But it wasn’t darkness I ran into.
“Miss Harcourt. Going somewhere?”
At first, I didn’t see him. I just felt his hard chest and heard his winded grunt as I fell into him. I reached for the lapels of his jacket, bags tumbling off my shoulder and onto the floor when I smelled it.
Coffee and cigarettes.
It can’t be.
His large hands closed over my shoulders and steadied me in a firm grasp. “Careful there. You rush around like that, someone’s going to get hurt.”
It wasn’t until I jerked out of his hold that I saw it. Same wrinkled gray suit. Same windblown salt and peppered hair. Same deep dimple in the center of his chin.
“You,” I breathed.
“We meet again.”
But it wasn’t just “we.” Two men flanked him, each one taller and more muscular than the other.
I jerked out of his hold, the awkward twist of my feet kicking open the trash bag and displaying its damning contents. Four pairs of eyes cast downward, and everyone stared at the sin buried inside, but no one said a word.
Well, no one except for me—the one who should’ve remained silent. “Stalking is against the law, you know.”
“So is murder.”
“I have no idea what you’re talking about.”
He opened his mouth to say something, then stopped and shook his head. “Step inside, Miss Harcourt, or we can have this conversation in a place you won’t find as appealing.”
Time stood still. My apartment was small—the living room blending into the kitchen in one modest open area. There weren’t many places to run, and with three against one, the odds weren’t in my favor.
Out of patience, he pointed toward my kitchen table, waiting with his arms crossed over his chest while his two henchmen stayed by the door like a couple of guard dogs. He sighed again, which turned into a rattling cough.
“You should quit smoking,” I blurted out, dropping into the chair. “Those things will kill you.”

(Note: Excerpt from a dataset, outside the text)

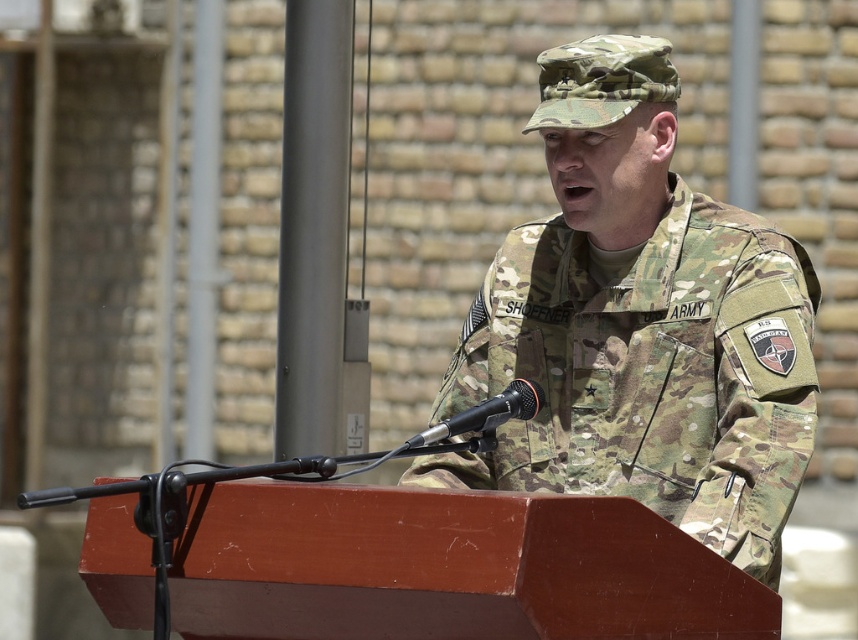 You are an event organizer setting up a stage for a military event. You need to ensure that the camo uniform at center and the black matte microphone at center are positioned correctly. According to the image, which object is placed higher on the stage?

The camo uniform at center is located above the black matte microphone at center, so the camo uniform at center is placed higher on the stage. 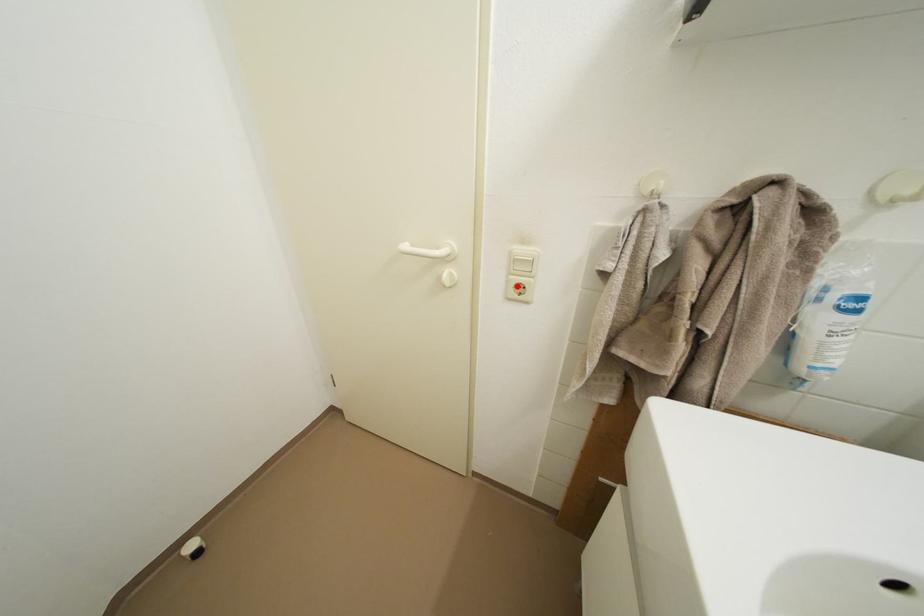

“Not as quickly as those things.” Sliding into the chair beside me, he tilted his head backward at the open trash bag, the butt of Luis’s handgun sticking out. “Miss Harcourt…”
The adrenaline that had rushed through my veins all night finally stalled, sending me careening into a wall of sadness and annoyance. “It’s Leighton,” I snapped. “Let’s drop the formalities, shall we? If I’m about to die, I’d rather do it on a first name basis.”

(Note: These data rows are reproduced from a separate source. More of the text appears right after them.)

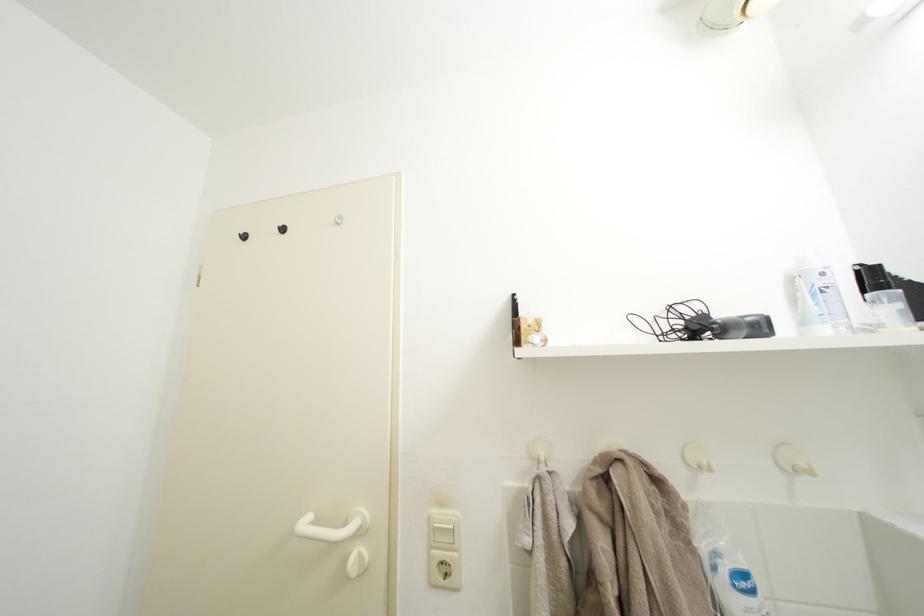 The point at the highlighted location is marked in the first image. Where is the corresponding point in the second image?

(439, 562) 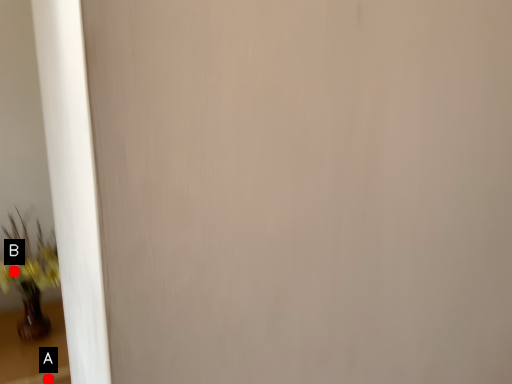 Question: Two points are circled on the image, labeled by A and B beside each circle. Among these points, which one is farthest from the camera?

Choices:
 (A) A is further
 (B) B is further

Answer: (B) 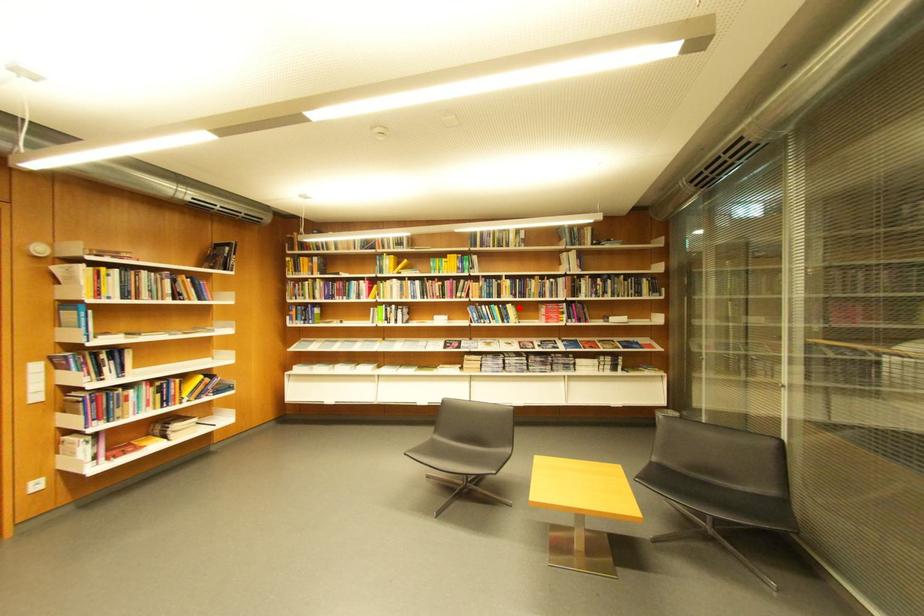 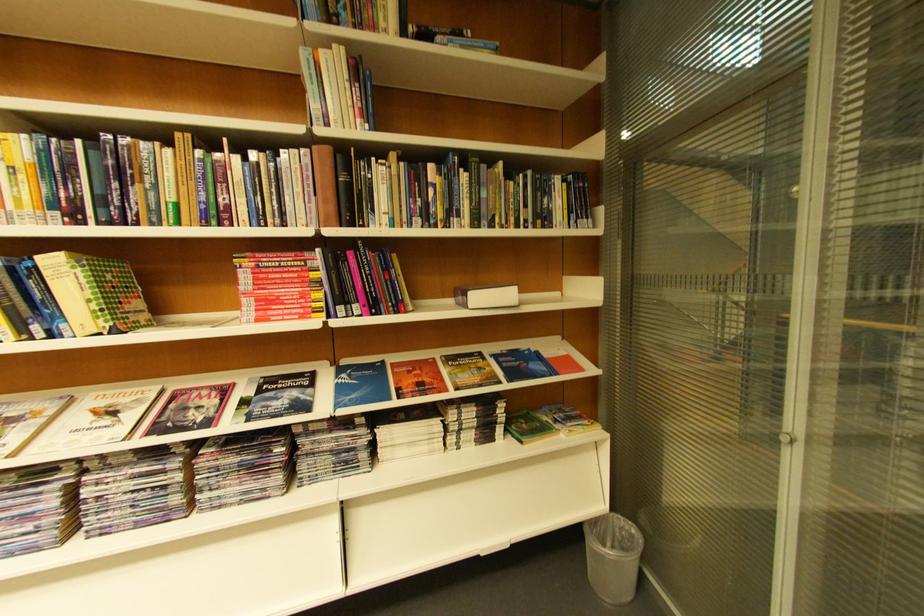 Question: I am providing you with two images of the same scene from different viewpoints. A red point is marked on the first image. Can you still see the location of the red point in image 2?

Choices:
 (A) Yes
 (B) No

Answer: (A) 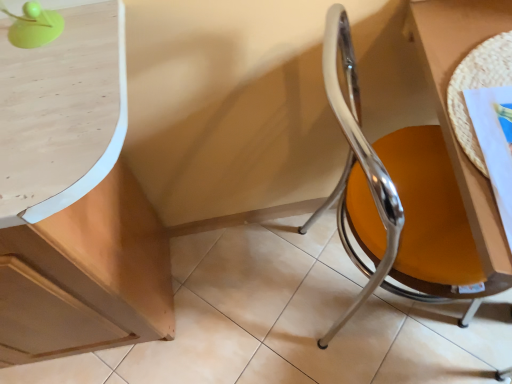 At what (x,y) coordinates should I click in order to perform the action: click on vacant space that is to the left of chrome/yellow seat at right. Please return your answer as a coordinate pair (x, y). The height and width of the screenshot is (384, 512). Looking at the image, I should click on (266, 298).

“Okay, Leighton,” he said, leaning back in his chair. The fact he didn’t dispel my fear of dying didn’t escape me.
“Don’t I get to know your name too?”
He held my stare. “Alex Atwood.”
I continued with my false bravado, motioning to where his men still hovered against my door. “Well, I’d offer for you to come in, but it seems you’ve already—”
“Drug enforcement officer.” Reaching into his pocket, he pulled out a leather wallet and dropped it open, flashing official looking credentials.
I gasped. Screw the bravado. “DEA? You’re…you’re a government agent?”
Brody’s voice echoed in my head.
Admit nothing. Anything you say can and will be used against you in a court of law.
As he studied my face, I wondered what secret he hoped to find hidden there. I’d never been a particularly good liar. I tended to wear my emotions like a second skin.
Finally, he rested his forearms on the table and whispered, “I know everything about you and everything you’ve done.”